The brain is comprised of lipids or fats, but the role of these molecules in health and disease remains unknown. The newly identified class of lipids, called SGDGs, decrease with aging, which suggests they may play a role in brain aging. Credit: Salk Institute
Lipids are estimated to make up more than 50% of the adult human brain, and serve an important role in its structure, development and function. Despite this, in comparison to genetics and proteomics, limited research has been focused on the brain lipidome and its role in brain aging. Research by a team of Salk Institute and UC San Diego scientists have now identified a little known class of lipids that decline in the brain with age and may have anti-inflammatory effects, opening up new avenues for studying age-related neurological diseases and exploring potential treatment targets.

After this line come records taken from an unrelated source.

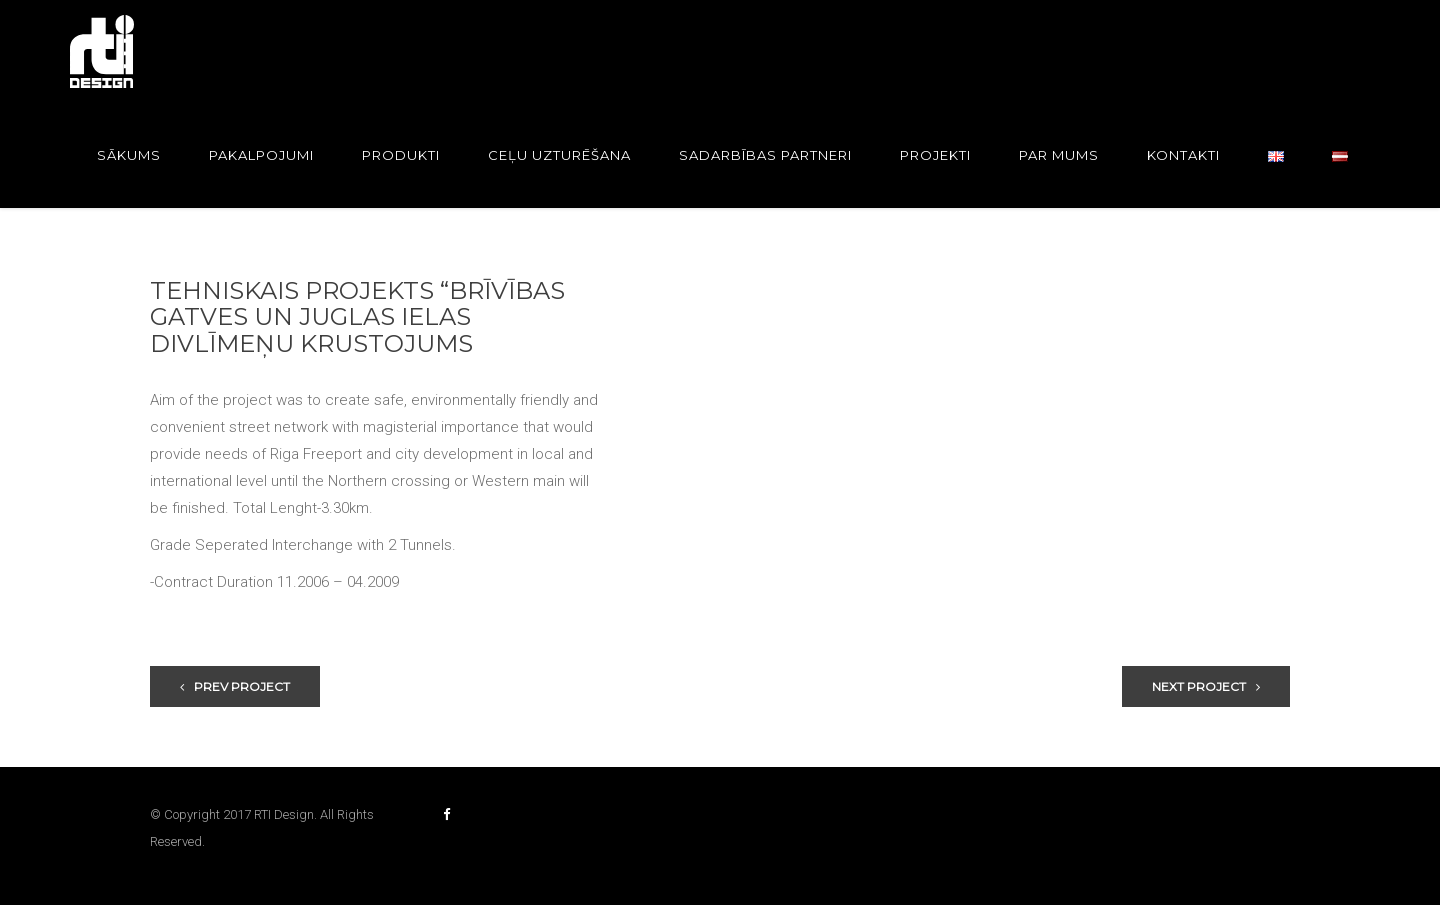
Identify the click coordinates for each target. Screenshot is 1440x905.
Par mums (1059, 155)
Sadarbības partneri (765, 155)
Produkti (401, 155)
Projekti (935, 155)
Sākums (129, 155)
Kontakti (1183, 155)
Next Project (1206, 686)
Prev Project (235, 686)
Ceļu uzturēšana (559, 155)
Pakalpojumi (261, 155)
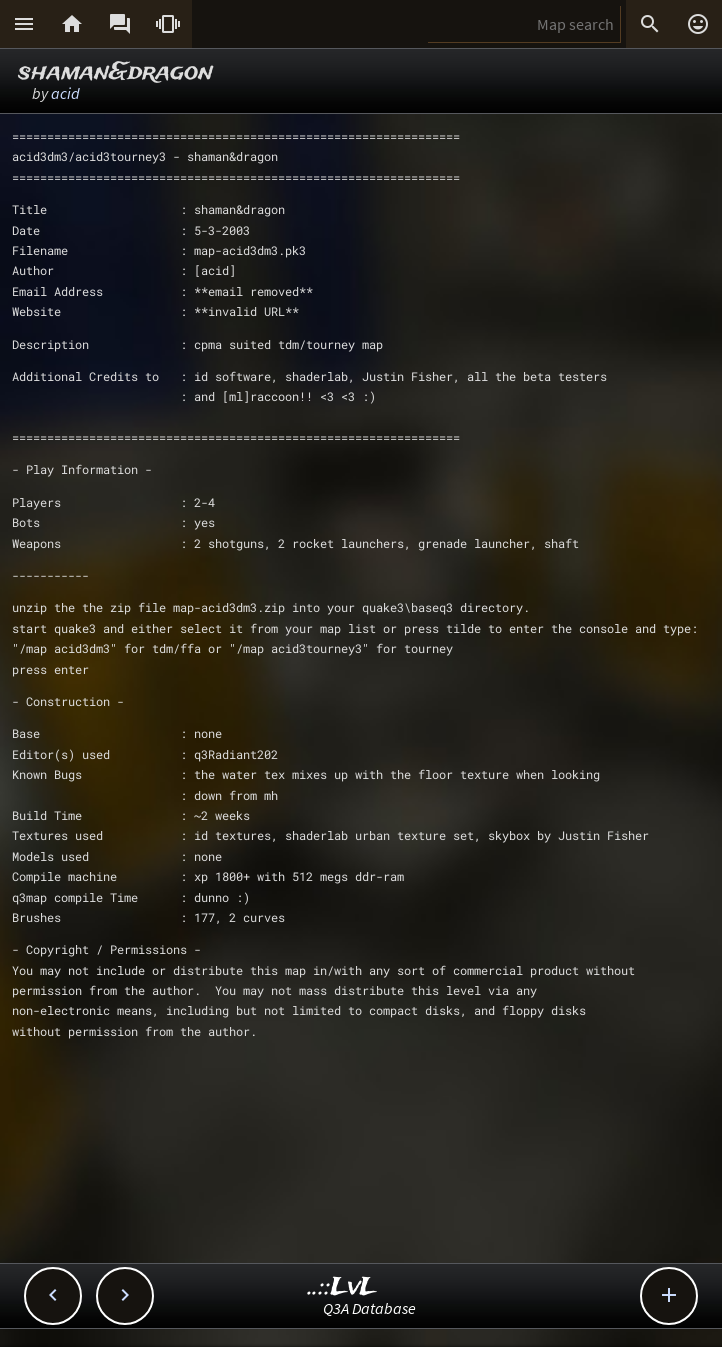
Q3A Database (369, 1308)
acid (65, 93)
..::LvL (342, 1287)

The team took an untargeted lipidomics approach to examining the brains of mice at various age stages. Using liquid chromatography-mass spectrometry (LC-MS), the researchers obtained lipid profiles of mouse brains at 4 weeks, 12 weeks, 25 weeks, 48 weeks and 78 weeks. Co-expression network analysis revealed patterns in lipid levels with increasing age; the team identified a progressive decrease in levels of a lipid class called 3-sulfogalactosyl diacylglycerols (SGDGs) as age increased. SGDGs are a class of lipids that were first identified in the 1970s, but “were essentially forgotten and missing from the lipid databases,” said first author Dan Tan, a postdoctoral fellow at the Salk Institute. The bioactivity and role of SGDGs in brain aging have not been previously explored.

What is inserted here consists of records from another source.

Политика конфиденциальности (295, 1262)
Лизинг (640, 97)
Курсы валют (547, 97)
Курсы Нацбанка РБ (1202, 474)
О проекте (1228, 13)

To better understand the potential function of SGDGs in the brain, the team studied their chemical structure in order to produce SGDGs in the laboratory. The researchers constructed and tested the lipids for biological activity, and found they exhibited anti-inflammatory properties; specifically, by acting on the NF-κB pathway, these lipids suppressed the release of pro-inflammatory cytokines and lipopolysaccharide (LPS)-induced gene expression, the authors wrote. These findings suggest that the decline of SGDGs in the brain may play a role in neurodegenerative disorders and other neurological conditions that involve increased inflammation in the brain. The researchers found that SGDGs exist in human and primate brains as well, meaning their potential role in human neuroinflammation could be further explored. This study was published in Nature Chemical Biology.
“These SGDGs clearly play an important role in aging, and this finding opens up the possibility that there are other critical aging pathways we’ve been missing,” said co-corresponding author Alan Saghatelian, a professor in Salk’s Clayton Foundation Laboratories for Peptide Biology. “This is a pretty clear case of something that should be dug into more in the future.”
The team plans to further examine how SGDGs are regulated with aging, as well which proteins are responsible for making them and breaking them down, which could open the door to discovering novel genetic activity associated with aging.